With a persisting gender gap in ICTs, women are underrepresented in the digital revolution, which leads to further inequalities. To address these inequalities, more attention needs to be paid to social, political, and economic factors that lead to the development, design, and use of digital technologies. Digital technologies are shaped by gender relations and gendered power structures. Systemic risks (and opportunities) exist, and specific educational, technological, and policy solutions would mitigate these problems. There are three main areas to focus on to identify opportunities and risks in the digital revolution: education, work, and social/welfare services.
Since the Beijing Declaration and Platform for Action, digital technologies have rapidly spread and developed across almost all aspects of socio-political and economic life. It is evident in public and private industries, including health care, commerce, education, manufacturing, and finance, and has brought with it a new digital economy across developed and developing economies alike. AI has become a defining feature and driving force of this data-driven, digital revolution. This digitalization also leads to utopian and dystopian visions of the future, especially in terms of gender gaps. To mitigate these emerging issues, digital technologies cannot be understood as autonomous, gender-neutral tools, but should be seen in a wider, socio-political context that shapes design, purpose, and use. We need to move beyond the question of access and affordability to address questions of power and inequality. That means addressing potential implications for gender-responsive digital technology of the increasing concentration of economic and political power in the tech sector and its resistance against regulation.
With the surge of the digital revolution, there has been a rise of gender inequalities for women in the educational sphere throughout the educational life-course, such as limited access in under-developed economies to educational opportunities, digital illiteracy, limited women in science, and technology, engineering, and mathematics (STEM) programs. Furthermore, ‘masculine’ cultural associations with STEM education and related gendered identities, stereotypes, and biases can complicate women’s positions.
Furthermore, there is a problem of access for women in the technology labor market, because of existing stereotypes and gendered spaces, shaped by gender power relations and associations in the educational sphere that are brought forward and are even magnified in the workplace. This in turn reduces women’s possibilities to harness the digital revolution for their empowerment, as well as poses a risk of widening the gender gap as tech giants dominate the new global economy. The structural inequality of opportunity for women in the workplace limits their participation in the design and development of new technologies, which further reproduces biases against women. Moreover, these processes are intensified by Artificial Intelligence (AI) systems automating existing job roles and the presentation of these technologies as ‘objective’ decision-making tools.
The introduction of digital technologies into the public sector, such as social protection and the welfare system has led to attempts at cutbacks and rationalization of welfare rather than the expansion of it. With women having greater domestic and care responsibilities, they are disproportionately more likely to be in need of these services.
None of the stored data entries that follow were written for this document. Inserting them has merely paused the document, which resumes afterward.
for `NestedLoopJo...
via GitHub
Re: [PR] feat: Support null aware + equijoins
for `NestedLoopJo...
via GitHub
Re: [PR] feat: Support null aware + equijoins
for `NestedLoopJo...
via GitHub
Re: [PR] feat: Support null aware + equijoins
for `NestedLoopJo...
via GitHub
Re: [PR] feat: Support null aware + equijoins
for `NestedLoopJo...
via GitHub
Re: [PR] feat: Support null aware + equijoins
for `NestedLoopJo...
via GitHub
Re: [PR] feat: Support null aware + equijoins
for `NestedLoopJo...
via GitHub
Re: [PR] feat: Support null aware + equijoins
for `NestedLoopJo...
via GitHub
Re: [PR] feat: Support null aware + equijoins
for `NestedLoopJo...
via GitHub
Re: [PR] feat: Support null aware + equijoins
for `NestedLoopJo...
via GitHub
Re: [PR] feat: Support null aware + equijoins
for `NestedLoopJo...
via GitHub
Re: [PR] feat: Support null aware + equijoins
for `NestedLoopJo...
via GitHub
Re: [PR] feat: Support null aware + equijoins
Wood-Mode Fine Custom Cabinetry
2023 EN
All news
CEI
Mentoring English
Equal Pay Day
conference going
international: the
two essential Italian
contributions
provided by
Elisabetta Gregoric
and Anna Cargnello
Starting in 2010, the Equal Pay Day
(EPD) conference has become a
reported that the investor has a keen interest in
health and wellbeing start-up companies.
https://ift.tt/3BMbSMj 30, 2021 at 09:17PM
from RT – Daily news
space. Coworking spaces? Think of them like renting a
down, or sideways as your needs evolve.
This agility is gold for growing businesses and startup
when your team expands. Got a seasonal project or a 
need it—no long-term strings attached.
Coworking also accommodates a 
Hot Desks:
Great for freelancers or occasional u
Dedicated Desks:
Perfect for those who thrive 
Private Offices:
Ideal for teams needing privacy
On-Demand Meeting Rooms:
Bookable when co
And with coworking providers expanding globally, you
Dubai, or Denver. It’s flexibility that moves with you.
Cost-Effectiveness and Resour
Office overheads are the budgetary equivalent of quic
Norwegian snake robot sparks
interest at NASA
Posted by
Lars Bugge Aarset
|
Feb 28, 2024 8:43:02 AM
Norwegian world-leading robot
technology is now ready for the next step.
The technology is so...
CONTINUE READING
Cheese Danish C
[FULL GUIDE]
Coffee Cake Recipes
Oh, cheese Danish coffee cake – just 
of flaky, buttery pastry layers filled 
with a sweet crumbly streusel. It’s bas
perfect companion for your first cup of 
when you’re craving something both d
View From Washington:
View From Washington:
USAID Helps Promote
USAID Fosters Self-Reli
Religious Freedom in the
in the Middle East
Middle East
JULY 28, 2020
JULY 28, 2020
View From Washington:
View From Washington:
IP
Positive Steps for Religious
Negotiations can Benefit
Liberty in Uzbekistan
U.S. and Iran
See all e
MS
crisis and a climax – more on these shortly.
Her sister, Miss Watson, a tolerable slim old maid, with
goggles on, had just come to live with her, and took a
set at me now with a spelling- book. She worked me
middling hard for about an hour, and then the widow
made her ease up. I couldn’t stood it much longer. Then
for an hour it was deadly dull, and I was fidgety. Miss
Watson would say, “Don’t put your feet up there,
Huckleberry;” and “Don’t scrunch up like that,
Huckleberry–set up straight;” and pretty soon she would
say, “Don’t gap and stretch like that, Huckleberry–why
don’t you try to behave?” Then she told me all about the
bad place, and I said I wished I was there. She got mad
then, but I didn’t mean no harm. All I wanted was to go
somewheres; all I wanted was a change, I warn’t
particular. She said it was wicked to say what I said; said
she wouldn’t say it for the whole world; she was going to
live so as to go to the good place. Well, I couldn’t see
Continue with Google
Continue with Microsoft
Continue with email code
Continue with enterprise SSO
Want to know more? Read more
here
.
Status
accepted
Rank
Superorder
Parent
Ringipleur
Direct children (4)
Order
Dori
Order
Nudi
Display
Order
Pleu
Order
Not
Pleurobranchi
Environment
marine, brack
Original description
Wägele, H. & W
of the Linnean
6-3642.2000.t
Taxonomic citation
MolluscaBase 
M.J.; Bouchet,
With AI being used to automate decisions in healthcare systems, legal systems, and other social policy areas, it has an immense effect on people’s lives.
Thus, it is important to explore the potential benefits of digital technology and automation for gender equality, and its possible problems and challenges to map (in)equality through social and welfare services. With deep learning systems trained on data that contain gender biases, these biases will be reproduced in the software. Yet, they are presented as ‘neutral’ decision-makers. And for now, there is a lack of transparency from the tech companies and the digital public services. Consequently, algorithms widely used in determining life-affecting circumstances can have a negative effect in that it reproduces inequalities. There is a need for genuine accountability mechanisms, external to companies and accessible to populations.